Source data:
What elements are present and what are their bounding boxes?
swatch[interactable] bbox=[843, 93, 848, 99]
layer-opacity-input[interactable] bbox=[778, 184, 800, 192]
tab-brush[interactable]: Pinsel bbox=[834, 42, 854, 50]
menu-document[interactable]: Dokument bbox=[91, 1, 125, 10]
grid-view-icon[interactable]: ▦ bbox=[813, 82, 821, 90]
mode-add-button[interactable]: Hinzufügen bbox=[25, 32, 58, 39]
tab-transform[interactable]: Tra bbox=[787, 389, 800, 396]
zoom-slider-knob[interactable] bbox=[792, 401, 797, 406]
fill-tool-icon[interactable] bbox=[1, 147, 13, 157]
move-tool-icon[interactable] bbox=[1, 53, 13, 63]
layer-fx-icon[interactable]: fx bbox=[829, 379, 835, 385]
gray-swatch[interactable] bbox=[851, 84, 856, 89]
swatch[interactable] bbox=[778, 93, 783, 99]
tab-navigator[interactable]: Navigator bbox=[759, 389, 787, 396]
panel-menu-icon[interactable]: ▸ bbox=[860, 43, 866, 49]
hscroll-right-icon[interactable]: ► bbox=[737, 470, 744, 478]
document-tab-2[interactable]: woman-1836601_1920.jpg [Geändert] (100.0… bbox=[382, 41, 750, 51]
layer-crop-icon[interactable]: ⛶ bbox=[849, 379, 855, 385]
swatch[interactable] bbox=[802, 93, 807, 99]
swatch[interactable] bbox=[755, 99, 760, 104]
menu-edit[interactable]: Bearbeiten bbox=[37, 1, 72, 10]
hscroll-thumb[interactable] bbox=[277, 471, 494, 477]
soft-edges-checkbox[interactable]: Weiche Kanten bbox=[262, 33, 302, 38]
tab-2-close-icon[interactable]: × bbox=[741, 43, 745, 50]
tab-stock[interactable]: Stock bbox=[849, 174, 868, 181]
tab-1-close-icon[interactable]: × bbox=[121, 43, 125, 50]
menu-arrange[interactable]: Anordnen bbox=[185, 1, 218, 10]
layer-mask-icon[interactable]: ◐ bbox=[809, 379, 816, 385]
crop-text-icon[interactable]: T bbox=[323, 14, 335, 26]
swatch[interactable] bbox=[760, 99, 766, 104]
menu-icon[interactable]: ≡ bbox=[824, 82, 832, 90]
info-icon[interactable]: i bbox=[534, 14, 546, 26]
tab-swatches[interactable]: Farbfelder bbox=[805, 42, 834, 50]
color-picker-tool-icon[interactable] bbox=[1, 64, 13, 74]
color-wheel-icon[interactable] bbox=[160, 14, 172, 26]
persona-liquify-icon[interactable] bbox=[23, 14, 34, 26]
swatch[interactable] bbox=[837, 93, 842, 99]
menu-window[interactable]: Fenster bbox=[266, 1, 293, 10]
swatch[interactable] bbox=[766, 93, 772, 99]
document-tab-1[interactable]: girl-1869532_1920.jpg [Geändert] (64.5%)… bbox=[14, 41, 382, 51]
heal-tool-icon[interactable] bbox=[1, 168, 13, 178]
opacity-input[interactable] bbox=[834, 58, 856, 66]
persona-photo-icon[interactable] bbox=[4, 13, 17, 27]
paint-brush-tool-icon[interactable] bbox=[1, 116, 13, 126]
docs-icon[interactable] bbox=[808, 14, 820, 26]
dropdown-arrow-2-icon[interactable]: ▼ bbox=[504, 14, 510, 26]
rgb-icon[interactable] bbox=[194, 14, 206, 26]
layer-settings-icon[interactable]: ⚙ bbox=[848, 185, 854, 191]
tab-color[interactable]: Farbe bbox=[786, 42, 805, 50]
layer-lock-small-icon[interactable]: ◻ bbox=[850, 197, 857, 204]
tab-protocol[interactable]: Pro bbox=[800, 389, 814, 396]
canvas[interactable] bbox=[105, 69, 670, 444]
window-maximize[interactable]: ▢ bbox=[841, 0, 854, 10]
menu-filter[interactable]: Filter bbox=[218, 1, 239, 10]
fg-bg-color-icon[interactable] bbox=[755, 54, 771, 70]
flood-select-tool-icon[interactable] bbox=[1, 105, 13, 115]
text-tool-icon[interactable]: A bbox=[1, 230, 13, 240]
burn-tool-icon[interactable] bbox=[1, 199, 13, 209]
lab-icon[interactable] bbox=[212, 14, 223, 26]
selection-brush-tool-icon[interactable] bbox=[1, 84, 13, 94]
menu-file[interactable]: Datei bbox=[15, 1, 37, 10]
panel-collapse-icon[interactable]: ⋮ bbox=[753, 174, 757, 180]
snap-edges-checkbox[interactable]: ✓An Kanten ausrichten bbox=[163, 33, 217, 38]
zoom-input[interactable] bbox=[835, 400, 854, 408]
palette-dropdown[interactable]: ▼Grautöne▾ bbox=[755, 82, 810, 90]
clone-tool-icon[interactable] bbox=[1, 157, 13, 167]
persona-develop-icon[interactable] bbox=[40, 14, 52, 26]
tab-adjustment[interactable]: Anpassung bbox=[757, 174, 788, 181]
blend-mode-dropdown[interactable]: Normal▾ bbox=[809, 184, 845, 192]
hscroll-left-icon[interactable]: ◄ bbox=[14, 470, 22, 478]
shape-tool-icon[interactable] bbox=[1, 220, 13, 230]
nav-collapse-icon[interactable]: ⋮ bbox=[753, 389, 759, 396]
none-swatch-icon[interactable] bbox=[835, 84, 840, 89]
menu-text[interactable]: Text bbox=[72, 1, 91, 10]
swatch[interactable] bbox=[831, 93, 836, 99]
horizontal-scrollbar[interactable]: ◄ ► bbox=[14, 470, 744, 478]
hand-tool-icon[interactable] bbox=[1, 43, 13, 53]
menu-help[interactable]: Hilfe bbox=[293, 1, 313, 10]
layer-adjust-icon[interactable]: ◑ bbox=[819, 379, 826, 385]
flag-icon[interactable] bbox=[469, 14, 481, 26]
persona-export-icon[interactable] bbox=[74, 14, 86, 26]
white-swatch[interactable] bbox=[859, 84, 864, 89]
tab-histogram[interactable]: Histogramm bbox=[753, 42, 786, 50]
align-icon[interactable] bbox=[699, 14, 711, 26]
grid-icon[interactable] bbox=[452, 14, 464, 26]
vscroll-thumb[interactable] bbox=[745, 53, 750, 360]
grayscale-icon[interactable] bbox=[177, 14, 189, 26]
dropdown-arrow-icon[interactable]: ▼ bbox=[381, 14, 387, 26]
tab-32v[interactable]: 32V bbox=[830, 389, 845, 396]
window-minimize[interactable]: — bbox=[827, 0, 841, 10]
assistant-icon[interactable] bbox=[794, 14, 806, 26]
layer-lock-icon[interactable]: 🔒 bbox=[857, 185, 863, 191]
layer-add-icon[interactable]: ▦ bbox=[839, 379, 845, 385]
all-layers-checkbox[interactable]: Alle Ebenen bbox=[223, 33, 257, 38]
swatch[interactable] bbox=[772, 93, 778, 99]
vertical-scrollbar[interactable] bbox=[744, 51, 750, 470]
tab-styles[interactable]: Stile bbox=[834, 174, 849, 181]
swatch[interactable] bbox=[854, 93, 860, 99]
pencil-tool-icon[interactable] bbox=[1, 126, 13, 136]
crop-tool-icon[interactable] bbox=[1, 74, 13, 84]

What to work on:
The records above need copying. Do it exactly.

Answer below:
What elements are present and what are their bounding boxes?
swatch[interactable] bbox=[843, 93, 848, 99]
layer-opacity-input[interactable] bbox=[778, 184, 800, 192]
tab-brush[interactable]: Pinsel bbox=[834, 42, 854, 50]
menu-document[interactable]: Dokument bbox=[91, 1, 125, 10]
grid-view-icon[interactable]: ▦ bbox=[813, 82, 821, 90]
mode-add-button[interactable]: Hinzufügen bbox=[25, 32, 58, 39]
tab-transform[interactable]: Tra bbox=[787, 389, 800, 396]
zoom-slider-knob[interactable] bbox=[792, 401, 797, 406]
fill-tool-icon[interactable] bbox=[1, 147, 13, 157]
move-tool-icon[interactable] bbox=[1, 53, 13, 63]
layer-fx-icon[interactable]: fx bbox=[829, 379, 835, 385]
gray-swatch[interactable] bbox=[851, 84, 856, 89]
swatch[interactable] bbox=[778, 93, 783, 99]
tab-navigator[interactable]: Navigator bbox=[759, 389, 787, 396]
panel-menu-icon[interactable]: ▸ bbox=[860, 43, 866, 49]
hscroll-right-icon[interactable]: ► bbox=[737, 470, 744, 478]
document-tab-2[interactable]: woman-1836601_1920.jpg [Geändert] (100.0… bbox=[382, 41, 750, 51]
layer-crop-icon[interactable]: ⛶ bbox=[849, 379, 855, 385]
swatch[interactable] bbox=[802, 93, 807, 99]
swatch[interactable] bbox=[755, 99, 760, 104]
menu-edit[interactable]: Bearbeiten bbox=[37, 1, 72, 10]
hscroll-thumb[interactable] bbox=[277, 471, 494, 477]
soft-edges-checkbox[interactable]: Weiche Kanten bbox=[262, 33, 302, 38]
tab-2-close-icon[interactable]: × bbox=[741, 43, 745, 50]
tab-stock[interactable]: Stock bbox=[849, 174, 868, 181]
tab-1-close-icon[interactable]: × bbox=[121, 43, 125, 50]
menu-arrange[interactable]: Anordnen bbox=[185, 1, 218, 10]
layer-mask-icon[interactable]: ◐ bbox=[809, 379, 816, 385]
crop-text-icon[interactable]: T bbox=[323, 14, 335, 26]
swatch[interactable] bbox=[760, 99, 766, 104]
menu-icon[interactable]: ≡ bbox=[824, 82, 832, 90]
info-icon[interactable]: i bbox=[534, 14, 546, 26]
tab-swatches[interactable]: Farbfelder bbox=[805, 42, 834, 50]
color-picker-tool-icon[interactable] bbox=[1, 64, 13, 74]
color-wheel-icon[interactable] bbox=[160, 14, 172, 26]
persona-liquify-icon[interactable] bbox=[23, 14, 34, 26]
swatch[interactable] bbox=[837, 93, 842, 99]
menu-window[interactable]: Fenster bbox=[266, 1, 293, 10]
swatch[interactable] bbox=[766, 93, 772, 99]
document-tab-1[interactable]: girl-1869532_1920.jpg [Geändert] (64.5%)… bbox=[14, 41, 382, 51]
heal-tool-icon[interactable] bbox=[1, 168, 13, 178]
opacity-input[interactable] bbox=[834, 58, 856, 66]
persona-photo-icon[interactable] bbox=[4, 13, 17, 27]
paint-brush-tool-icon[interactable] bbox=[1, 116, 13, 126]
docs-icon[interactable] bbox=[808, 14, 820, 26]
dropdown-arrow-2-icon[interactable]: ▼ bbox=[504, 14, 510, 26]
rgb-icon[interactable] bbox=[194, 14, 206, 26]
layer-settings-icon[interactable]: ⚙ bbox=[848, 185, 854, 191]
tab-color[interactable]: Farbe bbox=[786, 42, 805, 50]
layer-lock-small-icon[interactable]: ◻ bbox=[850, 197, 857, 204]
tab-protocol[interactable]: Pro bbox=[800, 389, 814, 396]
canvas[interactable] bbox=[105, 69, 670, 444]
window-maximize[interactable]: ▢ bbox=[841, 0, 854, 10]
menu-filter[interactable]: Filter bbox=[218, 1, 239, 10]
fg-bg-color-icon[interactable] bbox=[755, 54, 771, 70]
flood-select-tool-icon[interactable] bbox=[1, 105, 13, 115]
text-tool-icon[interactable]: A bbox=[1, 230, 13, 240]
burn-tool-icon[interactable] bbox=[1, 199, 13, 209]
lab-icon[interactable] bbox=[212, 14, 223, 26]
selection-brush-tool-icon[interactable] bbox=[1, 84, 13, 94]
menu-file[interactable]: Datei bbox=[15, 1, 37, 10]
panel-collapse-icon[interactable]: ⋮ bbox=[753, 174, 757, 180]
snap-edges-checkbox[interactable]: ✓An Kanten ausrichten bbox=[163, 33, 217, 38]
zoom-input[interactable] bbox=[835, 400, 854, 408]
palette-dropdown[interactable]: ▼Grautöne▾ bbox=[755, 82, 810, 90]
clone-tool-icon[interactable] bbox=[1, 157, 13, 167]
persona-develop-icon[interactable] bbox=[40, 14, 52, 26]
tab-adjustment[interactable]: Anpassung bbox=[757, 174, 788, 181]
blend-mode-dropdown[interactable]: Normal▾ bbox=[809, 184, 845, 192]
hscroll-left-icon[interactable]: ◄ bbox=[14, 470, 22, 478]
shape-tool-icon[interactable] bbox=[1, 220, 13, 230]
nav-collapse-icon[interactable]: ⋮ bbox=[753, 389, 759, 396]
none-swatch-icon[interactable] bbox=[835, 84, 840, 89]
menu-text[interactable]: Text bbox=[72, 1, 91, 10]
swatch[interactable] bbox=[831, 93, 836, 99]
horizontal-scrollbar[interactable]: ◄ ► bbox=[14, 470, 744, 478]
hand-tool-icon[interactable] bbox=[1, 43, 13, 53]
menu-help[interactable]: Hilfe bbox=[293, 1, 313, 10]
layer-adjust-icon[interactable]: ◑ bbox=[819, 379, 826, 385]
flag-icon[interactable] bbox=[469, 14, 481, 26]
persona-export-icon[interactable] bbox=[74, 14, 86, 26]
white-swatch[interactable] bbox=[859, 84, 864, 89]
tab-histogram[interactable]: Histogramm bbox=[753, 42, 786, 50]
align-icon[interactable] bbox=[699, 14, 711, 26]
grid-icon[interactable] bbox=[452, 14, 464, 26]
vscroll-thumb[interactable] bbox=[745, 53, 750, 360]
grayscale-icon[interactable] bbox=[177, 14, 189, 26]
dropdown-arrow-icon[interactable]: ▼ bbox=[381, 14, 387, 26]
tab-32v[interactable]: 32V bbox=[830, 389, 845, 396]
window-minimize[interactable]: — bbox=[827, 0, 841, 10]
assistant-icon[interactable] bbox=[794, 14, 806, 26]
layer-lock-icon[interactable]: 🔒 bbox=[857, 185, 863, 191]
layer-add-icon[interactable]: ▦ bbox=[839, 379, 845, 385]
all-layers-checkbox[interactable]: Alle Ebenen bbox=[223, 33, 257, 38]
swatch[interactable] bbox=[772, 93, 778, 99]
vertical-scrollbar[interactable] bbox=[744, 51, 750, 470]
tab-styles[interactable]: Stile bbox=[834, 174, 849, 181]
swatch[interactable] bbox=[854, 93, 860, 99]
pencil-tool-icon[interactable] bbox=[1, 126, 13, 136]
crop-tool-icon[interactable] bbox=[1, 74, 13, 84]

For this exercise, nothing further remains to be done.